For Ezekiel, the spiritual water to which Christ refers begins flowing at the altar and flows out of the temple and away from the temple.  And the further Ezekiel gets away from the temple, the deeper the waters become.  And for us there is an image of the Holy Spirit moving through time and space, away from the original outpouring at Pentecost.   Low and behold the outpouring gets greater, deeper the further we move away from the temple and that original pouring forth of the Holy Spirit.

Almost  in every generation leaders have complained that things are worse now than in previous generations.  You can see that in almost every century Christians write that the earlier  Christians in previous centuries were more devout and faithful.  Yet the Church continues to grow, and Ezekiel’s vision is that instead of the water trickling down to nothing, it is getting ever deeper.  And these deep waters of the outpouring of God’s Spirit are giving life up and down the banks of the river.   Things aren’t getting worse – they are changing without a doubt, but the spiritual spring flowing from Christ is increasing not decreasing.

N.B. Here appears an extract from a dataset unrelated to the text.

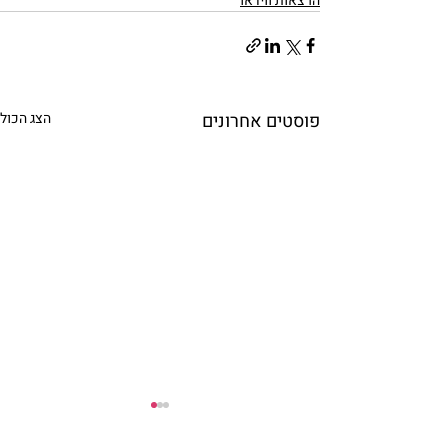
הרצאות ווידאו
פוסטים אחרונים
הצג הכול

And it is we Christians who have to make our hearts capable of bearing this outpouring of the Holy Spirit so that we can bring the divine life to all of creation.  We have a God-given role to fill in creation – we have a God-given obligation to fulfill our role.  The entire creation, not only all of the people of the world, but the entire created world and cosmos are waiting on us to make it possible for them to participate in God.